Trw, Incorporated v. National Labor Relations Board

654 F.2d 307, 108 L.R.R.M. (BNA) 2641, 1981 U.S. App. LEXIS 18271
CourtCourt of Appeals for the Fifth Circuit
DecidedAugust 24, 1981
Docket79-3657
StatusPublished
Cited by44 cases

This text of 654 F.2d 307 (Trw, Incorporated v. National Labor Relations Board) is published on Counsel Stack Legal Research, covering Court of Appeals for the Fifth Circuit primary law. Counsel Stack provides free access to over 12 million legal documents including statutes, case law, regulations, and constitutions.

Bluebook
Trw, Incorporated v. National Labor Relations Board, 654 F.2d 307, 108 L.R.R.M. (BNA) 2641, 1981 U.S. App. LEXIS 18271 (5th Cir. 1981).

Opinion

POLITZ, Circuit Judge:

The National Labor Relations Board found that TRW, Inc., violated §§ 8(a)(1) and 8(a)(3) of the National Labor Relations Act, 29 U.S.C. §§ 158(a)(1) and 158(a)(3), during and immediately after a campaign to organize its Corpus Christi, Texas plan. We conclude that the Board’s findings are not supported by substantial evidence on the record considered as a whole and, accordingly, deny enforcement of the Board’s order.

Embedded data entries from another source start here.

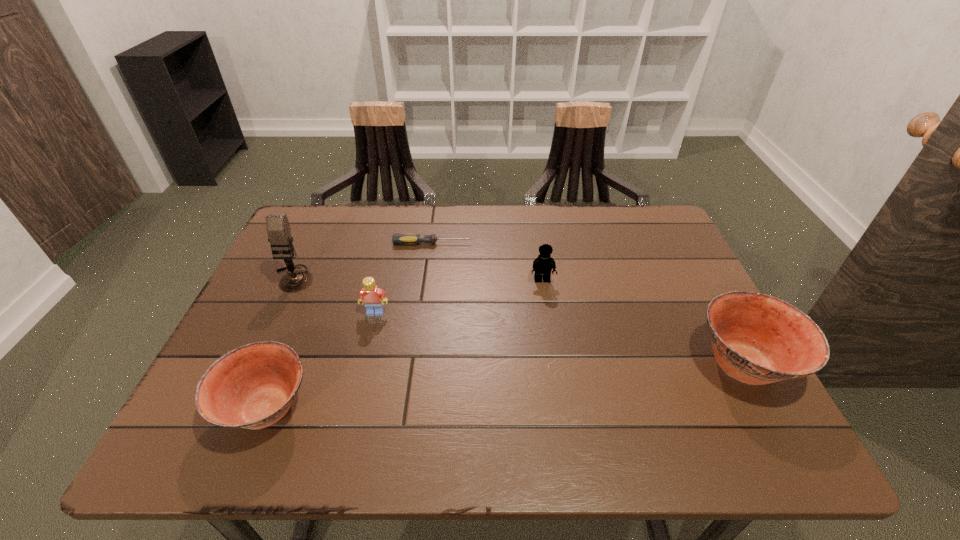 I want to click on the shorter bowl, so coord(252,387).

At what (x,y) coordinates should I click in order to perform the action: click on the rightmost object. Please return your answer as a coordinate pair (x, y). This screenshot has width=960, height=540. Looking at the image, I should click on (757, 339).

Locate an element on the screen. The width and height of the screenshot is (960, 540). the taller bowl is located at coordinates (757, 339).

At what (x,y) coordinates should I click in order to perform the action: click on the farther Lego. Please return your answer as a coordinate pair (x, y). This screenshot has height=540, width=960. Looking at the image, I should click on (542, 265).

Locate an element on the screen. the right Lego is located at coordinates (542, 265).

This screenshot has width=960, height=540. I want to click on the farthest object, so click(413, 239).

Locate an element on the screen. The image size is (960, 540). screwdriver is located at coordinates (413, 239).

Locate an element on the screen. The height and width of the screenshot is (540, 960). the tallest object is located at coordinates (278, 229).

Locate an element on the screen. Image resolution: width=960 pixels, height=540 pixels. the nearer Lego is located at coordinates (x=373, y=297).

Locate an element on the screen. The height and width of the screenshot is (540, 960). the third nearest object is located at coordinates (373, 297). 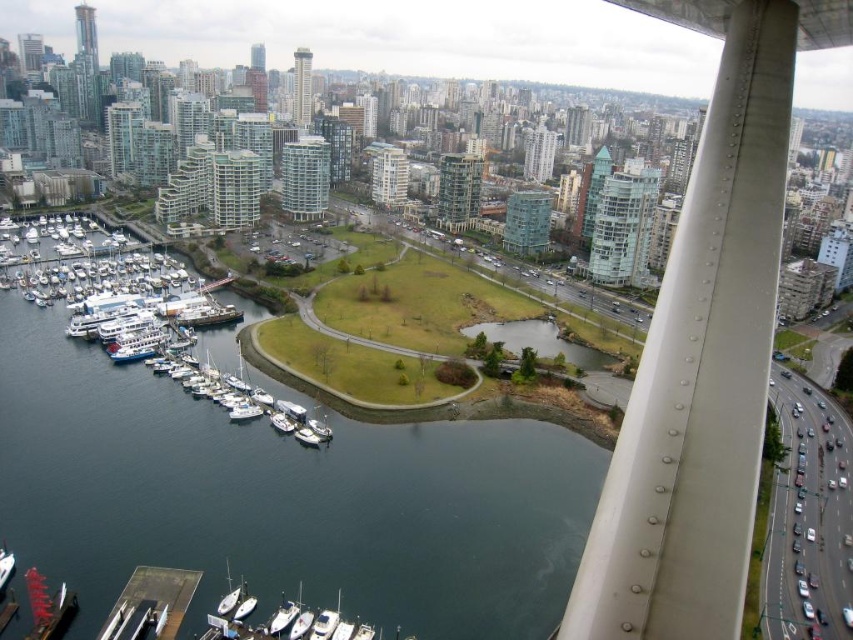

TRW manufactures and distributes electronic equipment nationwide. The company employs approximately 200 persons at its resistor plant in Corpus Christi. In mid-March of 1978, the International Union of Electrical, Radio, and Machine Workers, AFL-CIO-CLC (Union) began an organizing campaign at the Corpus Christi plant. Meetings were held, union cards were signed and pro-union activities commenced. By the middle of April TRW became aware of the campaign and communicated its opposition to the employees. On April 28, the Union successfully petitioned for an election. The election was held on July 19 and resulted in union certification on that date.

Subsequent to the election, the Union filed several unfair labor practice charges against TRW claiming violations of §§ 8(a)(1), (3), and (4) of the National Labor *310 Relations Act. All violations were predicated on events involving two employees, Henry Miranda and Rosie Garza. The ALJ found that TRW had violated §§ 8(a)(1) and 8(aX3) by disciplining Garza and Miranda (Miranda was suspended twice and Garza was discharged), and that TRW had violated § 8(a)(1) by interrogating, threatening, and coercing them. The Board basically adopted the ALJ’s findings and conclusions, modifying the broad cease-and-desist language in the recommended order and substituting a different notice.

The Board’s determination will be sustained if supported by substantial evidence on the record considered as a whole. 29 U.S.C. § 160(e); Universal Camera Corp. v. N.L.R.B., 340 U.S. 474, 71 S.Ct. 456, 95 L.Ed. 456 (1951); Delco-Remy Div., General Motors Corp. v. N.L.R.B., 596 F.2d 1295 (5th Cir. 1979). Recognizing the Board’s expertise in labor law, we will defer to plausible inferences it draws from the evidence, even if we might reach a contrary result were we deciding the case de novo. N.L.R.B. v. United Insurance Co., 390 U.S. 254, 88 S.Ct. 988, 19 L.Ed.2d 1083 (1968); Sturgis Newport Bus. Forms, Inc. v. N.L.R.B., 563 F.2d 1252 (5th Cir. 1977). In assessing the substantiality of the evidence, however, we must consider not only those facts that support the Board’s decision, but also those facts and inferences that militate against it. Universal Camera, 340 U.S. 487-88, 71 S.Ct. 463-65.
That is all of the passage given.